In the case of Arik Air, it is no longer news that they have been under AMCON’s watch. Technically, this was government corruption. The Nigerian government being corrupt isn’t exactly something new.

But with regards to Access bank, I have spoken to certain people who made me understand that while it seemed that Access bank was cooperating with Flutterwave, GB was actually just defrauding the bank.

It was a case that the GMD had basically given an instruction to give GB all the assistance that he needed because the GMD was under the impression that GB was building a solution called Capture Payment Solution for the bank, meanwhile, GB was building out that thing for his own personal enrichment. He went ahead to register Flutterwave without any single bit of equity from Access bank or from the GMD of the bank.

So basically, all the GMD was aware of was that Capture Payment Solution was the future and he was going to own a piece of it, because banks were not allowed to own non-banking subsidiaries as the holding structure wasn’t a thing in the Nigerian bank as at then. It was his own personal investment, he had equity in the capture payment solution and it was GB’s job to build that capture solution and GB diverted the resources to build out what layer became Flutterwave.

It was so terrible that during the 2018 audit, when this whole thing was discovered, the GMD closed down Capture Payment Solution and when he did, he discovered that even the developers on payroll had never actually been working on it. They had been working on building Flutterwave all the time and they just moved location and continued working for Flutterwave.
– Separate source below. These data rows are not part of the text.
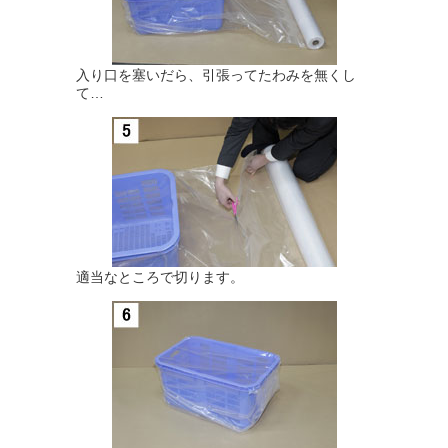
入り口を塞いだら、引張ってたわみを無くし
て…
適当なところで切ります。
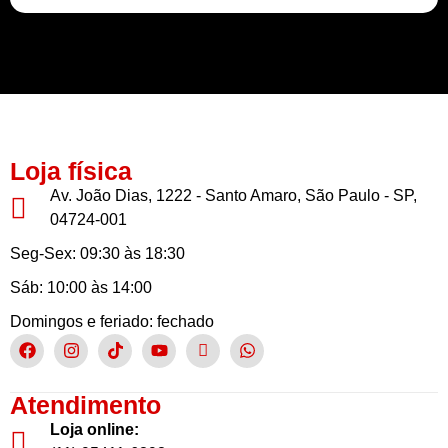
Buscamos sempre proporcionar a melhor experiência aos nossos clientes
Loja física
Av. João Dias, 1222 - Santo Amaro, São Paulo - SP,
04724-001
Seg-Sex: 09:30 às 18:30
Sáb: 10:00 às 14:00
Domingos e feriado: fechado
Atendimento
Loja online:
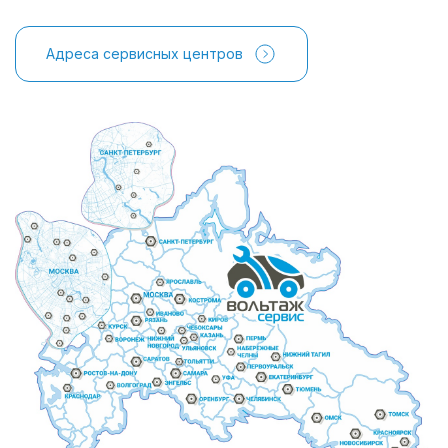
Адреса сервисных центров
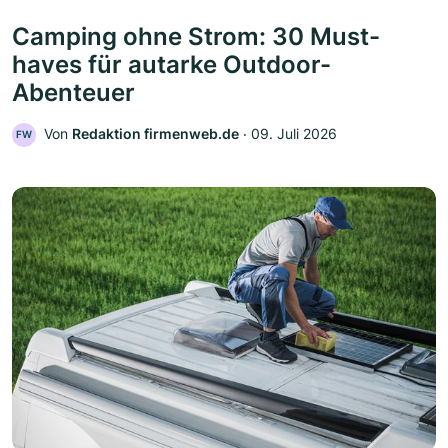
Camping ohne Strom: 30 Must-
haves für autarke Outdoor-
Abenteuer
Von
Redaktion firmenweb.de
‧
09. Juli 2026
FW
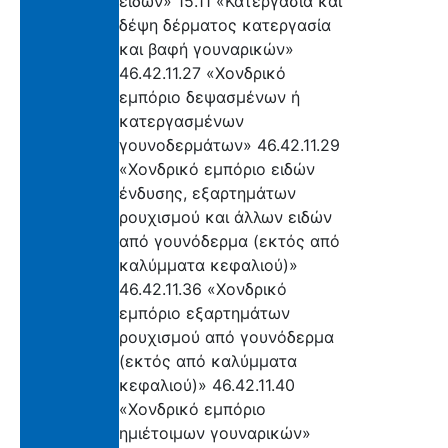
ειδών» 15.11 «Κατεργασία και
δέψη δέρματος κατεργασία
και βαφή γουναρικών»
46.42.11.27 «Χονδρικό
εμπόριο δεψασμένων ή
κατεργασμένων
γουνοδερμάτων» 46.42.11.29
«Χονδρικό εμπόριο ειδών
ένδυσης, εξαρτημάτων
ρουχισμού και άλλων ειδών
από γουνόδερμα (εκτός από
καλύμματα κεφαλιού)»
46.42.11.36 «Χονδρικό
εμπόριο εξαρτημάτων
ρουχισμού από γουνόδερμα
(εκτός από καλύμματα
κεφαλιού)» 46.42.11.40
«Χονδρικό εμπόριο
ημιέτοιμων γουναρικών»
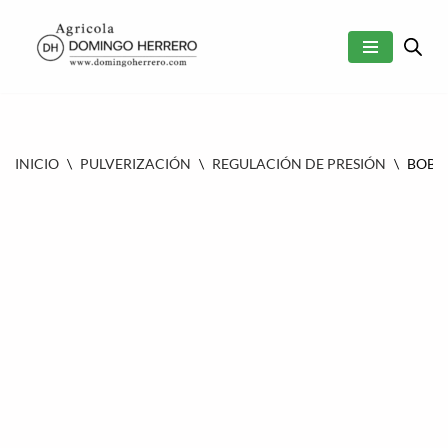
SALTAR
AL
CONTENIDO
INICIO
\
PULVERIZACIÓN
\
REGULACIÓN DE PRESIÓN
\
BOBI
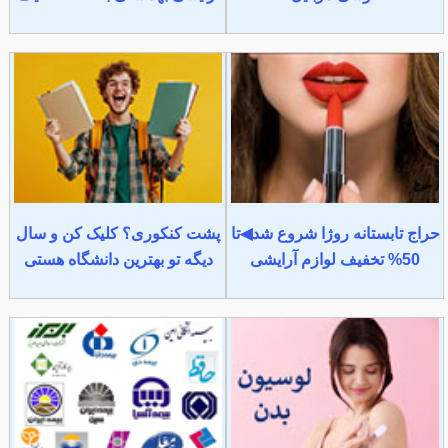
حراج تابستانه روژا شروع شد◀تا
پشت کنکوری؟ کلیک کن و سال
50% تخفیف لوازم آرایشی
دیگه تو بهترین دانشگاه هستی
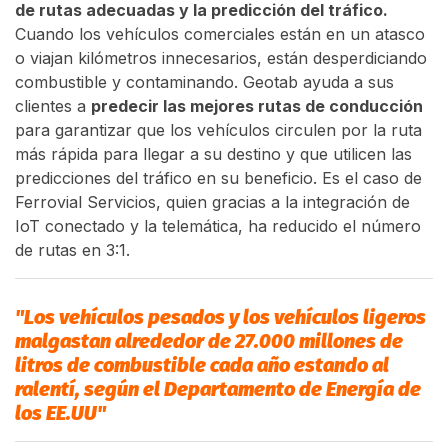
de rutas adecuadas y la predicción del tráfico.
Cuando los vehículos comerciales están en un atasco
o viajan kilómetros innecesarios, están desperdiciando
combustible y contaminando. Geotab ayuda a sus
clientes a
predecir las mejores rutas de conducción
para garantizar que los vehículos circulen por la ruta
más rápida para llegar a su destino y que utilicen las
predicciones del tráfico en su beneficio. Es el caso de
Ferrovial Servicios, quien gracias a la integración de
IoT conectado y la telemática, ha reducido el número
de rutas en 3:1.
"Los vehículos pesados y los vehículos ligeros
malgastan alrededor de 27.000 millones de
litros de combustible cada año estando al
ralentí, según el Departamento de Energía de
los EE.UU"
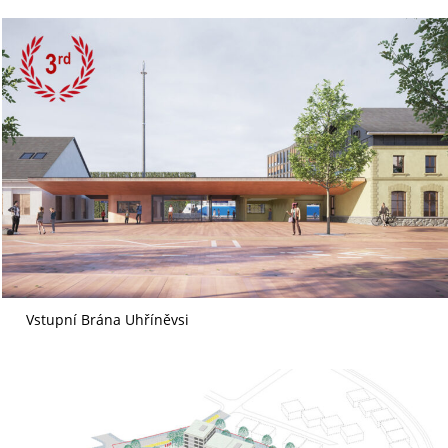
Vstupní Brána Uhříněvsi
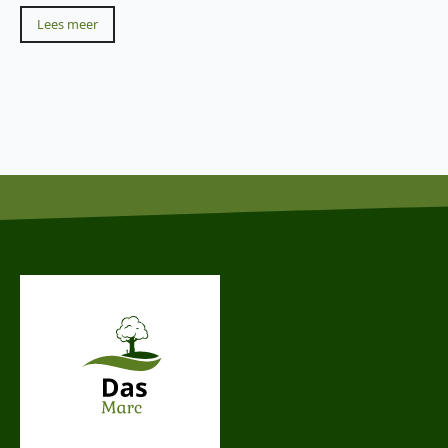
Lees meer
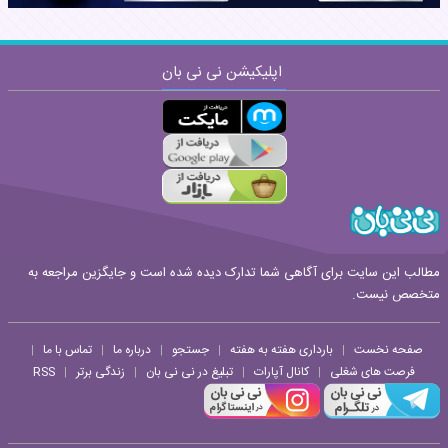
اپلیکیشن نی نی بان
ارسال
قوانین ارسال نظر
مطالب این سایت برای آگاهی شما تدارک دیده شده است و جایگزین مراجعه به
متخصص نیست.
صفحه نخست
بارداری هفته به هفته
جستجو
درباره ما
تماس با ما
|
|
|
|
|
فرصت های شغلی
کانال آپارات
تبلیغ در نی نی بان
زندگی برتر
RSS
|
|
|
|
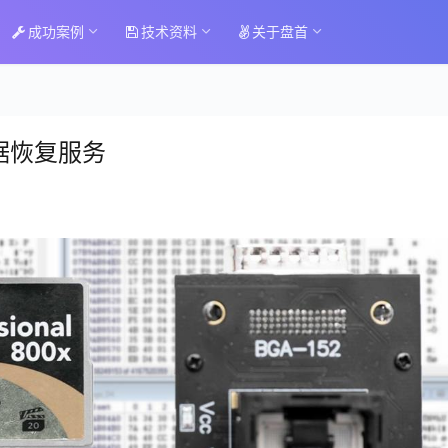
成功案例
技术资料
关于盘首
数据恢复服务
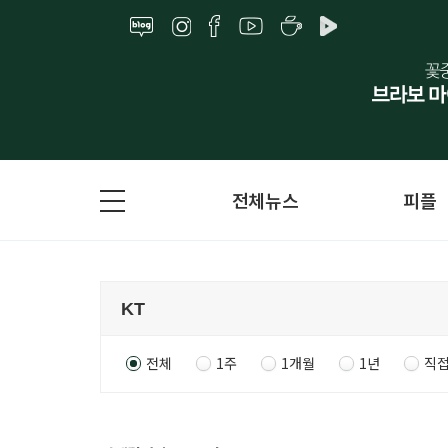
전체뉴스
피플
전체
1주
1개월
1년
직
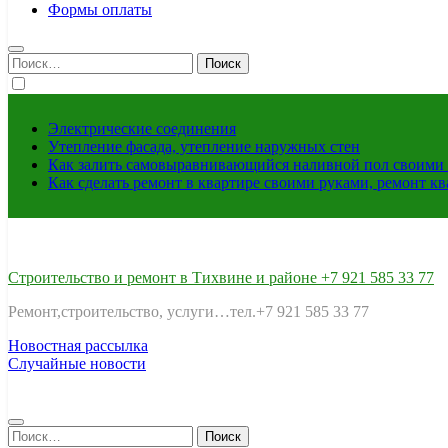
Формы оплаты
Найти:
Электрические соединения
Утепление фасада, утепление наружных стен
Как залить самовыравнивающийся наливной пол своими 
Как сделать ремонт в квартире своими руками, ремонт к
Строительство и ремонт в Тихвине и районе +7 921 585 33 77
Ремонт,строительство, услуги…тел.+7 921 585 33 77
Новостная рассылка
Случайные новости
Найти:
There were two main reasons why Access bank and the GMD never really took this up. First was, it didn’t portray the bank in a good light that its internal control was so weak. The boss gave an instruction and nobody asked questions. There were a lot of financial irregularities going on but and those were the things that the bank was supposed to catch. But because GMD had said something, even though he was under the wrong impression, it didn’t portray the bank in a good light.

Secondly, if it entered the public domain, as it is doing now, that one 37-year-old upstart was able to cheat one of the individual institutions of Nigerian banking, then it meant that somebody else could do it and people would line up and start trying their luck basically. But I can tell you for a fact that that bank is not in tandem with GB at all.